INVESTINGLIVEEamonn SheridanMay 10, 2026

Monday open indicative forex prices, 11 May 2026. USD bids.

The desk interprets the recent geopolitical tensions surrounding Iran's demands and President Trump's firm rejection as a catalyst for a modest uptick in the USD. Per the full note from Eamonn Sheridan, the USD is showing slight strength in early trading, coinciding with a slight rise in weekend oil prices. This backdrop suggests a market increasingly sensitive to geopolitical risks, which could influence currency flows and positioning. With the USD currently trading higher, traders should remain vigilant for further developments in the Iran situation and their potential impact on oil prices and the broader FX landscape.

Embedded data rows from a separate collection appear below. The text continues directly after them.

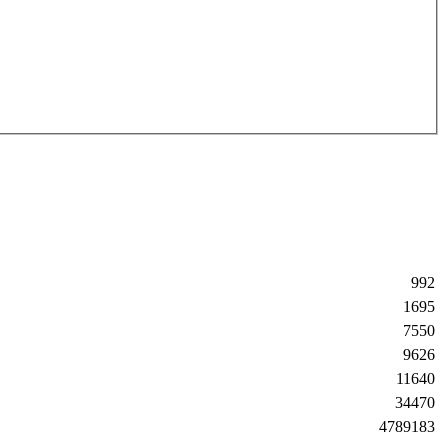
992
1695
7550
9626
11640
34470
4789183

INVESTINGLIVEGina ConstantinMay 4, 2026

Market outlook for the week of 4th - 8th May

Lead — The desk anticipates a cautious week for the FX market, with significant attention on the RBA's monetary policy decision and U.S. labor data releases. Per the full note [source], geopolitical tensions and inflationary pressures are likely to influence central bank actions, particularly in Australia. The consensus suggests a 25 bps hike from the RBA, aligning with market expectations. Additionally, the upcoming U.S. employment data could reveal further insights into the labor market's trajectory, impacting USD positioning.